Instructions to follow: Each entry below should be given again exactly; the pictures stay out.

Stored data entries:

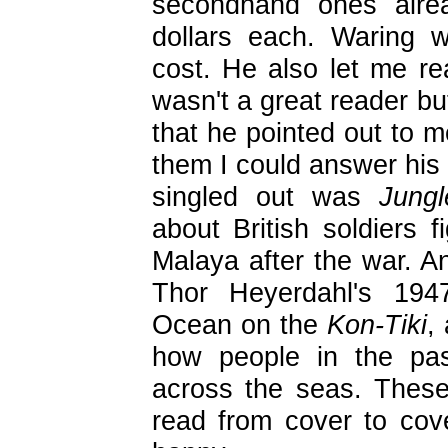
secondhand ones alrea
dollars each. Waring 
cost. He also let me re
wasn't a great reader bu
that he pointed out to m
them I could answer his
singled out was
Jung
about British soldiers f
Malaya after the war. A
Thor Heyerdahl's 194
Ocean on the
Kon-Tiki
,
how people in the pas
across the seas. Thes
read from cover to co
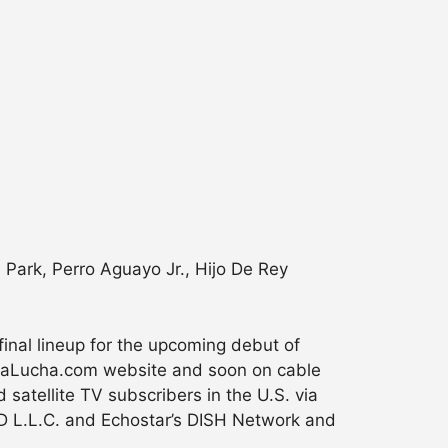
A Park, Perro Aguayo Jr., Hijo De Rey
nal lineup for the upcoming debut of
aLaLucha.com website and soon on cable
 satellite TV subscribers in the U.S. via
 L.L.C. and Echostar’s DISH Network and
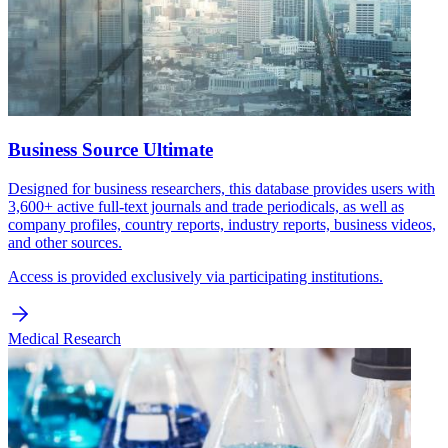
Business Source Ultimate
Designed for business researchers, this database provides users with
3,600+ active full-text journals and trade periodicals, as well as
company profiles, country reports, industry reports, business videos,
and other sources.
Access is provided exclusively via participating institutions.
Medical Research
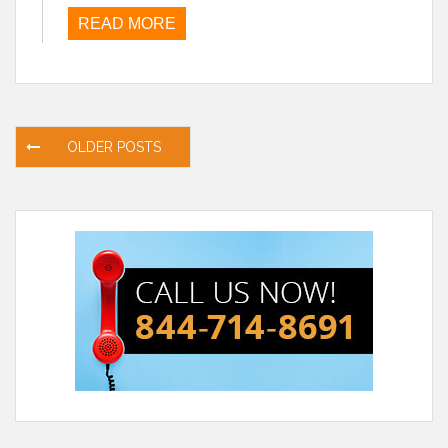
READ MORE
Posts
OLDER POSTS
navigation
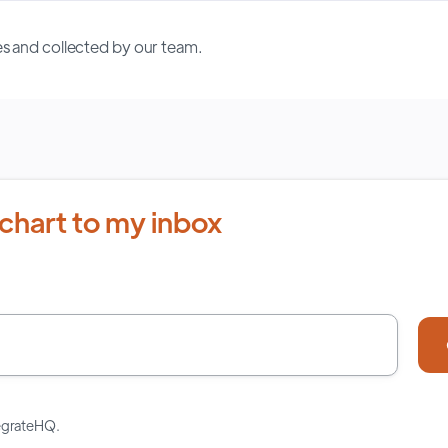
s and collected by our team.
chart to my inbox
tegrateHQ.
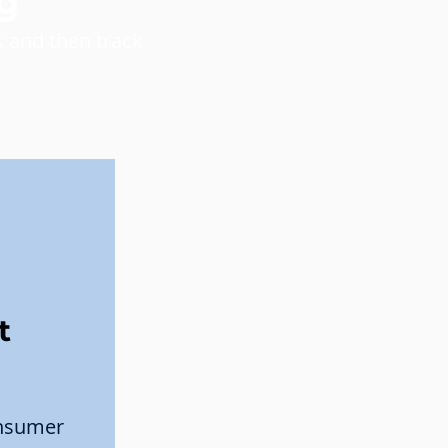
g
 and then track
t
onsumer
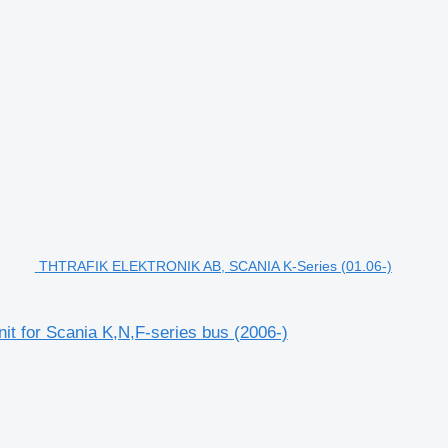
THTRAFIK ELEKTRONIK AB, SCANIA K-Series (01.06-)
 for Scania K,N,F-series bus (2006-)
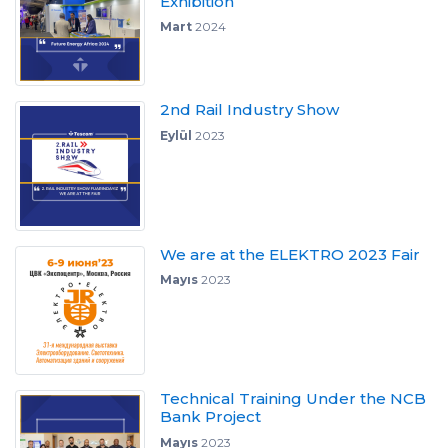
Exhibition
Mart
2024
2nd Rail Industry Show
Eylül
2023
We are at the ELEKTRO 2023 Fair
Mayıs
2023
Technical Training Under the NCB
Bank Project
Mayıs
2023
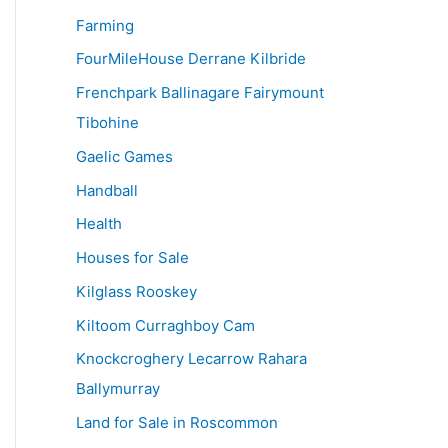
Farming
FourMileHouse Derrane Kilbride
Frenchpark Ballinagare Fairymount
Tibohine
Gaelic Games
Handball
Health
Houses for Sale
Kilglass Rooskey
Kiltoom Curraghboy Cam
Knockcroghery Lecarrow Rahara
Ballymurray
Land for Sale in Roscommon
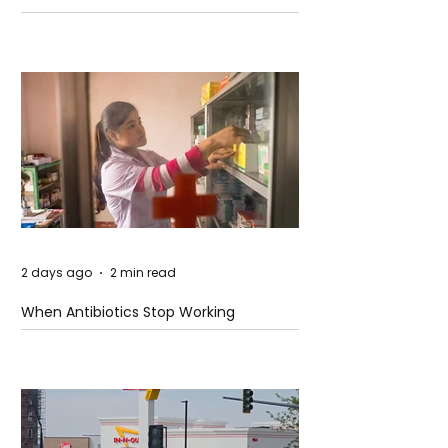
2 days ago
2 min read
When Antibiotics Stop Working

Answer:
secondhand ones alrea
dollars each. Waring 
cost. He also let me re
wasn't a great reader bu
that he pointed out to m
them I could answer his
singled out was
Jung
about British soldiers f
Malaya after the war. A
Thor Heyerdahl's 194
Ocean on the
Kon-Tiki
,
how people in the pas
across the seas. Thes
read from cover to co
A Park, Perro Aguayo Jr., Hijo De Rey
nal lineup for the upcoming debut of
aLaLucha.com website and soon on cable
 satellite TV subscribers in the U.S. via
 L.L.C. and Echostar’s DISH Network and
Business Source Ultimate
Designed for business researchers, this database provides users with
3,600+ active full-text journals and trade periodicals, as well as
company profiles, country reports, industry reports, business videos,
and other sources.
Access is provided exclusively via participating institutions.
Medical Research
READ MORE
Posts
OLDER POSTS
navigation
s and collected by our team.
chart to my inbox
tegrateHQ.
g
 and then track
t
onsumer
THTRAFIK ELEKTRONIK AB, SCANIA K-Series (01.06-)
 for Scania K,N,F-series bus (2006-)
Exhibition
Mart
2024
2nd Rail Industry Show
Eylül
2023
We are at the ELEKTRO 2023 Fair
Mayıs
2023
Technical Training Under the NCB
Bank Project
Mayıs
2023
Farming
FourMileHouse Derrane Kilbride
Frenchpark Ballinagare Fairymount
Tibohine
Gaelic Games
Handball
Health
Houses for Sale
Kilglass Rooskey
Kiltoom Curraghboy Cam
Knockcroghery Lecarrow Rahara
Ballymurray
Land for Sale in Roscommon
2 days ago
2 min read
When Antibiotics Stop Working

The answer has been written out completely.